## Work order
Among the lines below, count those containing the word "Štěpán". Give the number only.

## Data block
——————————

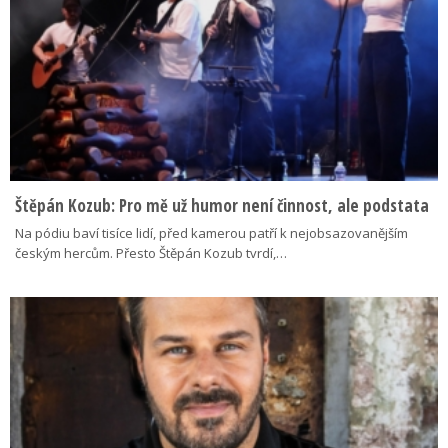
Štěpán Kozub: Pro mě už humor není činnost, ale podstata
Na pódiu baví tisíce lidí, před kamerou patří k nejobsazovanějším
českým hercům. Přesto Štěpán Kozub tvrdí,…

——————————

## Task answer
2